Karlee Stoppenhagen: I like that you steered away from the word “amicable.” People often assume divorce must be either mean or perfectly friendly. Craig, what misconceptions do you encounter in Colorado?

Craig Valentine: Definitely. People assume the only two options are either a nasty divorce or a perfect agreement. Good family law attorneys are always aiming for collaboration. Going to court doesn’t mean failure. It just means there’s something that couldn’t be resolved without a judge…

Karlee Stoppenhagen: Are there moments when you’re counseling your client on being collaborative even during litigation?

Craig Valentine: Absolutely. The biggest red flag is when someone says, “I want full custody.” It usually means they don’t understand what they’re asking. Judges don’t equate being a bad spouse with being a bad parent…

Brian Litzinger: I’ve seen cases where a client wants to destroy everything out of spite—run a business into the ground or stop working just to spite the other spouse. It hurts their own case and image more than anyone else…

Karlee Stoppenhagen: On the flip side, what about when a client says everything is agreed on and then things fall apart?

Brian Litzinger: Oh, absolutely.
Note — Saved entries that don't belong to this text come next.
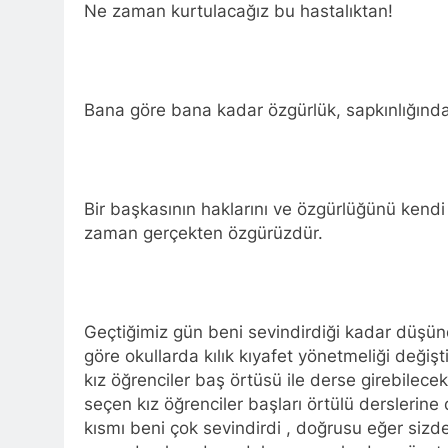
Ne zaman kurtulacağız bu hastalıktan!
Barış ancak 
11 Ay Ago
Hak ve Özgürl
11 Ay Ago
Bana göre bana kadar özgürlük, sapkınlığınd
Hak ve Özgürl
11 Ay Ago
HAK-PAR Heye
11 Ay Ago
Bir başkasının haklarını ve özgürlüğünü kend
HAK-PAR Heye
zaman gerçekten özgürüzdür.
görüştü
12 Ay Ago
HAK-PAR Baş
12 Ay Ago
Geçtiğimiz gün beni sevindirdiği kadar düşün
Lozan Antlaşm
göre okullarda kılık kıyafet yönetmeliği değişt
1 Yıl Ago
kız öğrenciler baş örtüsü ile derse girebilece
MECLÎSA PARTİY
seçen kız öğrenciler başları örtülü derslerin
yên rast bibin 
kısmı beni çok sevindirdi , doğrusu eğer siz
1 Yıl Ago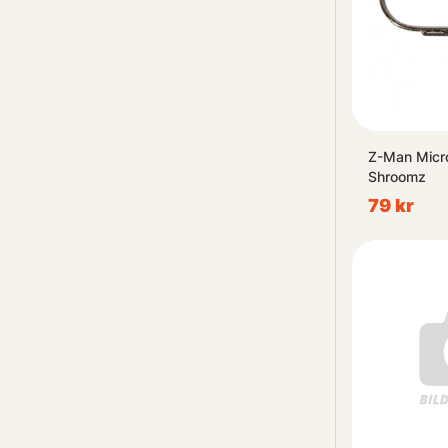
Z-Man Micr
Shroomz
79 kr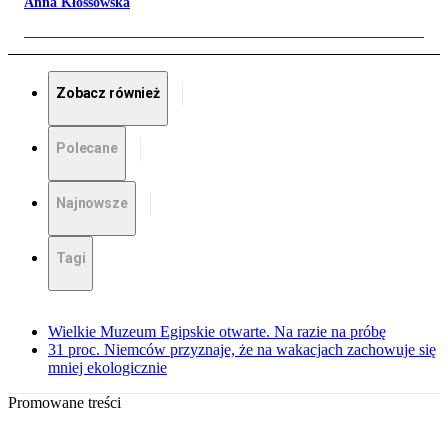
Anna Kłossowska
Zobacz również
Polecane
Najnowsze
Tagi
Wielkie Muzeum Egipskie otwarte. Na razie na próbę
31 proc. Niemców przyznaje, że na wakacjach zachowuje się
mniej ekologicznie
Promowane treści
I’ve had cases derail over a China cabinet or a TV. It’s rarely about the item—it’s usually about underlying emotional issues…

Karlee Stoppenhagen: It’s never really about the Beanie Babies, is it? Let’s talk certifications. Najmu, is there specialized training in Texas for collaborative divorce?
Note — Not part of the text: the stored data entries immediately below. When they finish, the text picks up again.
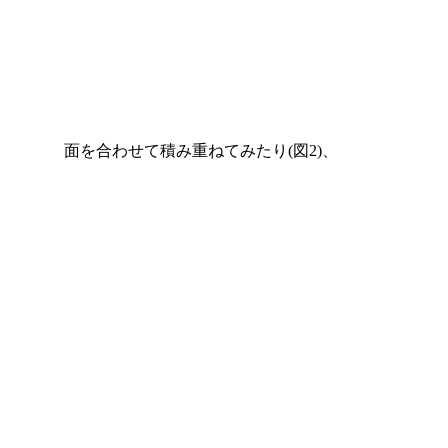
面を合わせて積み重ねてみたり(図2)、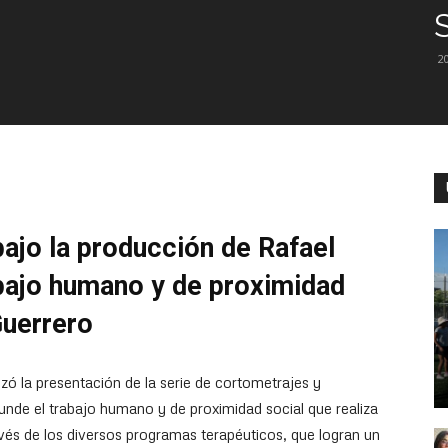
2
bajo la producción de Rafael
abajo humano y de proximidad
Guerrero
 la presentación de la serie de cortometrajes y
de el trabajo humano y de proximidad social que realiza
avés de los diversos programas terapéuticos, que logran un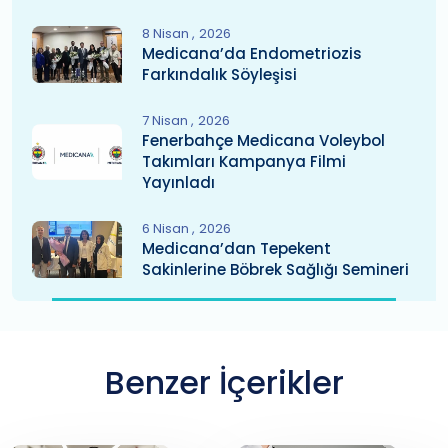
8 Nisan
2026
Medicana’da Endometriozis
Farkındalık Söyleşisi
7 Nisan
2026
Fenerbahçe Medicana Voleybol
Takımları Kampanya Filmi
Yayınladı
6 Nisan
2026
Medicana’dan Tepekent
Sakinlerine Böbrek Sağlığı Semineri
Benzer İçerikler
Najmu Mohseen: Yes, there is a certification process in Texas. But honestly, much of it comes from experience and empathy. It’s important that clients feel heard—even when the dispute is about a toaster or pack of crayons…

Karlee Stoppenhagen: Brian, Craig—how about your states?

Brian Litzinger: Not in Washington. There are some organizations, but no required specialized license.

Craig Valentine: Same in Colorado—aside from the JD and passing the Bar, there’s nothing extra required.

Karlee Stoppenhagen: Good to know. Now, why do you think some attorneys escalate conflict unnecessarily?

Brian Litzinger: Every attorney sees conflict differently. Some think just sending discovery requests is aggressive. What’s important is setting realistic expectations with clients and maintaining professionalism…

Karlee Stoppenhagen: Any de-escalation tips?

Brian Litzinger: Pick up the phone. Email loses tone. A quick call can clear up so much and build stronger working relationships…

Karlee Stoppenhagen: Najmu, how do you approach pro se parties who see you as the enemy?

Najmu Mohseen: I treat them with respect and transparency. I remind them I’m not here to hurt them—just to help get the divorce done fairly. A phone call and a calm tone go a long way…

Karlee Stoppenhagen: Craig, how do you foster collaboration in your office?

Craig Valentine: It starts with hiring. We brought on an attorney I had as opposing counsel—she was collaborative, smart, and respectful. Reputation matters in this business. Once you burn a bridge, it follows you…

Karlee Stoppenhagen: Looking ahead, what positive trends are you seeing in collaborative divorce?

Brian Litzinger: More attorneys are collaborative now than five or six years ago. There’s less of the “see you in court” attitude and more willingness to solve problems together…

Najmu Mohseen: I agree. Courts are so backed up, it’s actually more time-effective to collaborate. For most people, it’s less stressful and much more efficient…

Karlee Stoppenhagen: Let’s end with a quick round—what’s your one piece of advice for clients?

Craig Valentine: Extend your former partner the grace you want them to give you. It doesn’t mean you have to agree, but it sets the tone for a better outcome…

Najmu Mohseen: Collaboration gives you more control. You know your family better than any judge. Take the opportunity to create something that works for you…

Brian Litzinger: Be honest with your attorney. If collaboration won’t work, we need to know early so we can guide you down the right path…

Karlee Stoppenhagen: Thank you all so much. Let’s go do good work—remember, the intersection of litigation and collaboration is settlement. Have a great day!